About (Long)

About Allan Suddaby

In 2008, I was in my last term of electrical engineering at the University of Alberta. I had mastered toasting bagels and boiling macaroni, but had only recently attempted cooking meat (mostly to impress my girlfriend, Lisa).  I mean to say that I had little interest in food.

That spring I got a part-time job in the kitchen of Hulbert’s Restaurant (RIP) so that I could pay for my tuition and fund a trip to Greece.  Slowly and insidiously, food took over my life.  A little more than one year after taking the job at Hulbert’s, I had graduated from the engineering program, but was working as a full-time cook, attempting a 100-mile diet, writing on a blog called Button Soup, and had been accepted to the NAIT culinary arts program.

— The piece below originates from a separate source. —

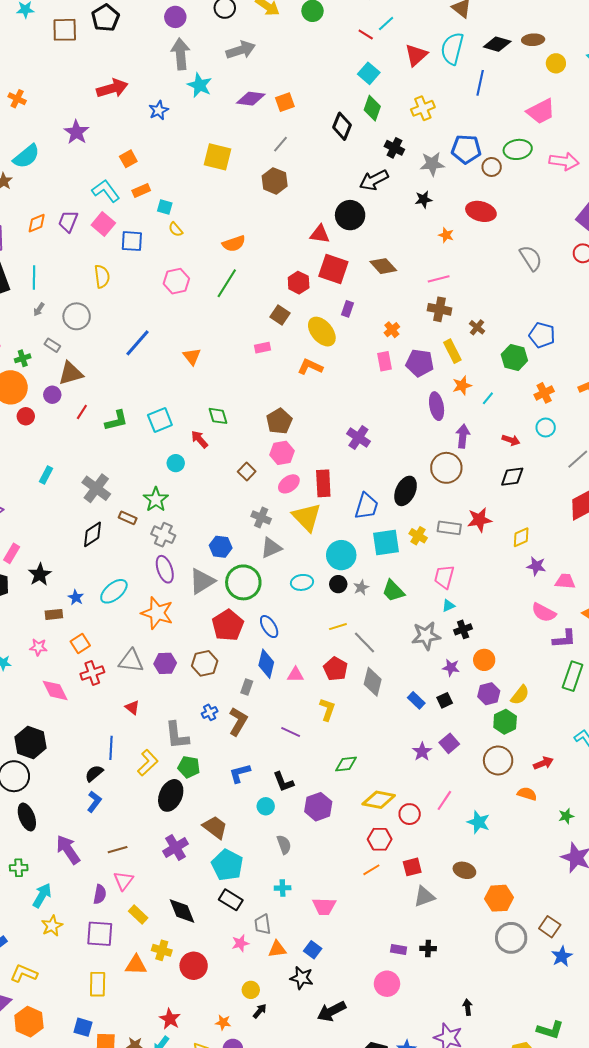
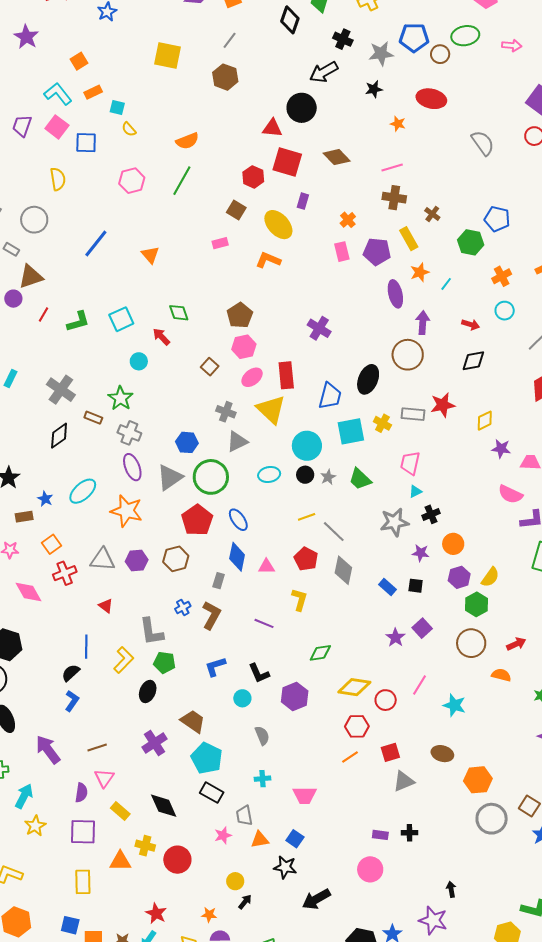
pink arrow: (564, 161) -> (512, 46), size x0.7
black square: (445, 700) -> (416, 586), turned 35
black ellipse: (171, 795) -> (148, 691), size x0.7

I am a unique brand of obsessive.  In engineering school, I had a job at Spar Aerospace doing menial work in technical publications. While working at Spar, I enrolled in ground school at the Edmonton Flying Club, and also frequented hobby shops collecting parts for a plastic model airplane.  To me, it was all related, and in some mysterious way, assembling that toy plane would make me a better engineer.

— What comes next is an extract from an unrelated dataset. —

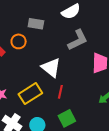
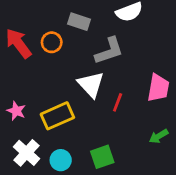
gray L-shape: (78, 40) -> (109, 51), moved
red line: (60, 92) -> (118, 102), moved

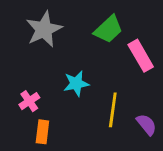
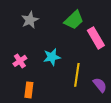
gray star: (44, 29) -> (30, 20), size x0.7
pink cross: (29, 101) -> (20, 61), moved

Spar closed down.  I didn’t finish flight school, or even the model airplane.  I started to wonder if I was fickle, and doomed to adopt hobbies only to neglect them.  I realize now that what I wanted was to devote my time, my entire life, to one end.  To combine hobby and career.  To focus on one idea, and try to reconcile its various elements, large and small, old and new, theoretical and practical.  To develop my own unified theory.

And all of a sudden, there was food.  Food marries art and science.  In a conversation about cake you are as likely to mention the hygroscopic properties of sugar as you are Marie Antoinette.  When cooking, you are as likely to use an immersion circulator with a feedback temperature controller as you are a match or a piece of wood.  Food encompasses endless variety that all drives towards the same, gratifying end.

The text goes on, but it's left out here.